==== Source information ====
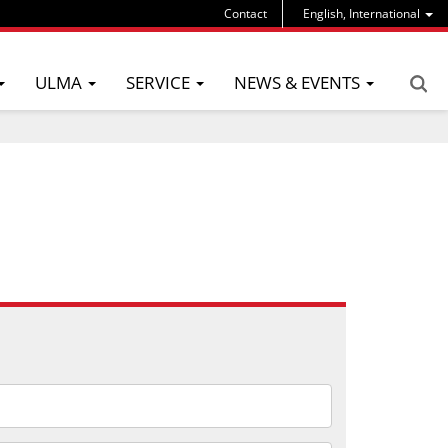
Contact
English, International
ULMA
SERVICE
NEWS & EVENTS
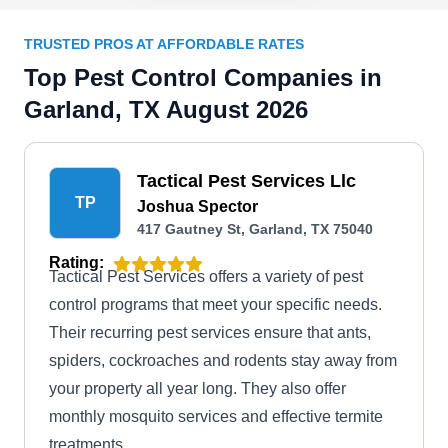
TRUSTED PROS AT AFFORDABLE RATES
Top Pest Control Companies in
Garland, TX August 2026
Tactical Pest Services Llc
TP
Joshua Spector
417 Gautney St, Garland, TX 75040
Rating:
Tactical Pest Services offers a variety of pest
control programs that meet your specific needs.
Their recurring pest services ensure that ants,
spiders, cockroaches and rodents stay away from
your property all year long. They also offer
monthly mosquito services and effective termite
treatments.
====
## Problem
Take from the listing above each line containing "Garland".

## Your response
Garland, TX August 2026
417 Gautney St, Garland, TX 75040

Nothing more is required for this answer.